<<<<

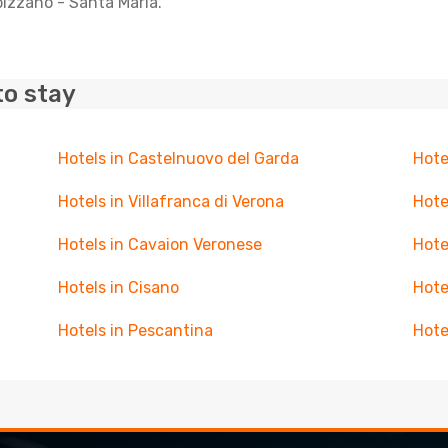
bizzano - Santa Maria.
to stay
Hotels in Castelnuovo del Garda
Hotel
Hotels in Villafranca di Verona
Hote
Hotels in Cavaion Veronese
Hote
Hotels in Cisano
Hote
Hotels in Pescantina
Hote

>>>>

▶ What you will do
Please filter the entries above down to the lines holding "Hotels" and copy them.

▶ Output
Hotels in Castelnuovo del Garda
Hotels in Villafranca di Verona
Hotels in Cavaion Veronese
Hotels in Cisano
Hotels in Pescantina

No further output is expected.